The Banting Research Foundation is a registered charity whose object was to fund health and biomedical research in Canada. It was established to support the ongoing research of Frederick Banting and his associates.

== History ==
The Banting Research Foundation was created in 1925 to commemorate the discovery of insulin and to support further medical research by Frederick G. Banting and other scientists in Canada, hoping to find additional medical discoveries of equal importance. A fundraising campaign in 1925, led by Sir William Mulock, Chancellor of the University of Toronto, raised $500,000 from individual and corporate donors to establish an endowment. A large bequest in 1948 from the estate of Kate E Taylor of Toronto was added to the endowment.
From its inception, the intent was to create a fund for researchers with "good ideas but no money", as was the situation for Banting when he approached JJR Macleod in 1921 with a request for facilities and resources to pursue his ideas about insulin. The Foundation continues that tradition by making grant funds available only to investigators whose research funding is limited. The Foundation was the first and virtually the only organization funding medical research in Canada until 1938 when the National Research Council included medical research in its funding programs.

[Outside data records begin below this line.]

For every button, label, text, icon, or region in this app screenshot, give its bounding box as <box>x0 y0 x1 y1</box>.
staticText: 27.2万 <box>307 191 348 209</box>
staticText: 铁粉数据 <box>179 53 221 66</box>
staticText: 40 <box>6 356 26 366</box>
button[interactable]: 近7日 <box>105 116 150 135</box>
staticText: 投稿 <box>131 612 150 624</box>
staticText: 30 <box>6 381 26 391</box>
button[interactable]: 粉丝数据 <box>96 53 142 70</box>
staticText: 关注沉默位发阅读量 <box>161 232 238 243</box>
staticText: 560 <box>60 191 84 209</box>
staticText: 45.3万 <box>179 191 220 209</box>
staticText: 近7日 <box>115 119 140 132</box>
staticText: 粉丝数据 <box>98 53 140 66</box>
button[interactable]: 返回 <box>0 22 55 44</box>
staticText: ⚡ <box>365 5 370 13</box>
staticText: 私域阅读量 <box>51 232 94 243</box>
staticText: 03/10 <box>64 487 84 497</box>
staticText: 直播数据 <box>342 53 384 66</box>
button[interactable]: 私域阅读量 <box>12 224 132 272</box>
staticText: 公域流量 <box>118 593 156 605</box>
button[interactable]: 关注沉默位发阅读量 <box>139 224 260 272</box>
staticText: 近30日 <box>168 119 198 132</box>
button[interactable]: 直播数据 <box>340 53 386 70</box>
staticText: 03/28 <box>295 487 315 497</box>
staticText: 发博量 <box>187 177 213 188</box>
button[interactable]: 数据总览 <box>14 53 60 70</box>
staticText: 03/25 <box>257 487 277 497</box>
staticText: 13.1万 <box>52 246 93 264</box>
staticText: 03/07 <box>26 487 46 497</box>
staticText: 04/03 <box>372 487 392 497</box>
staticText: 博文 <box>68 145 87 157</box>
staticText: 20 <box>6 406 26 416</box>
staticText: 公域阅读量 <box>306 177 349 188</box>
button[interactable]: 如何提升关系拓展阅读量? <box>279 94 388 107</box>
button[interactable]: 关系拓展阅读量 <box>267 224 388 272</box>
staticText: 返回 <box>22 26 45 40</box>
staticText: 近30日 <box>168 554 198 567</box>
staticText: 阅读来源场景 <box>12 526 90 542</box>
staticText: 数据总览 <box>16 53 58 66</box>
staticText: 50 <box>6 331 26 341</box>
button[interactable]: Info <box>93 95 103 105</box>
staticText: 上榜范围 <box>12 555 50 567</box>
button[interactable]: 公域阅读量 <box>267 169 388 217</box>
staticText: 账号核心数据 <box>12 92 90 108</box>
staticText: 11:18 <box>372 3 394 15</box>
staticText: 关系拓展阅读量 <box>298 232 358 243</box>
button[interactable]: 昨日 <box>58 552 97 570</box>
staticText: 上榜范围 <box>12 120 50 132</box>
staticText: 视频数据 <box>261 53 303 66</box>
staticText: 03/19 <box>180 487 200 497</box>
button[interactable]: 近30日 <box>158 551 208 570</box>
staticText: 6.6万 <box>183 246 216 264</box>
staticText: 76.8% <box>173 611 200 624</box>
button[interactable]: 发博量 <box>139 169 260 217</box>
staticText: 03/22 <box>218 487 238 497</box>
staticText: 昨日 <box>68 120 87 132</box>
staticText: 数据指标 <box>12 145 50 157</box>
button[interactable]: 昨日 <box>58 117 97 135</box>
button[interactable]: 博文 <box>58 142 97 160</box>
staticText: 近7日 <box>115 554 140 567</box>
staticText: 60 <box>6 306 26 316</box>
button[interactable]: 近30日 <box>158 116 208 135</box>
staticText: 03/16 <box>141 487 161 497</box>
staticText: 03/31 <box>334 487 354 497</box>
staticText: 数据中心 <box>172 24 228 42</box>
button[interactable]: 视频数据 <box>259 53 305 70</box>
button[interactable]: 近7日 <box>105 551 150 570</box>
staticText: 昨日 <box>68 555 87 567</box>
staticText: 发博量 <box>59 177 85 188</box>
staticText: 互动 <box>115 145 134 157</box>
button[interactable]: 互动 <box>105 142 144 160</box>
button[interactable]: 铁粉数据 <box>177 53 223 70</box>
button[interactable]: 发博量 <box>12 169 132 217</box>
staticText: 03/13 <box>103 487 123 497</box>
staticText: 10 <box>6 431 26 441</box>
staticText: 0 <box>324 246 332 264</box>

===Some notable grant recipients ===
- Frederick Banting
- Charles Best
- Wilfred Gordon Bigelow
- Bruce Chown
- Michel Chrétien
- Adolfo J. de Bold
- John Dirks
- Wilbur R. Franks
- Clarke Fraser
- Henry Friesen
- Arthur Ham
- Charles Hollenberg
- Charles Philippe Leblond
- D. W. Gordon Murray
- William Thornton Mustard
- Janet Rossant
- Louis Siminovitch

== Governance ==
The Foundation is incorporated in the province of Ontario, Canada. It is governed by a Board of Trustees, the make-up of which is specified in its Letters Patent as follows: three Trustees appointed by the Governing Council of the University of Toronto, two Trustees appointed by the University of Toronto Alumni Association, two Trustees appointed from the University of Toronto's Faculty of Medicine, and one Trustee appointed by the other Trustees.

The original Board of Trustees in 1925 was composed of Sir Robert Falconer, chairman, Lt Col Reuben W Leonard, Rev Canon Henry J Cody, Charles Strange MacDonald, William Edward Gallie, John Gerald FitzGerald, Velyien Ewart Henderson, and John William Rogers.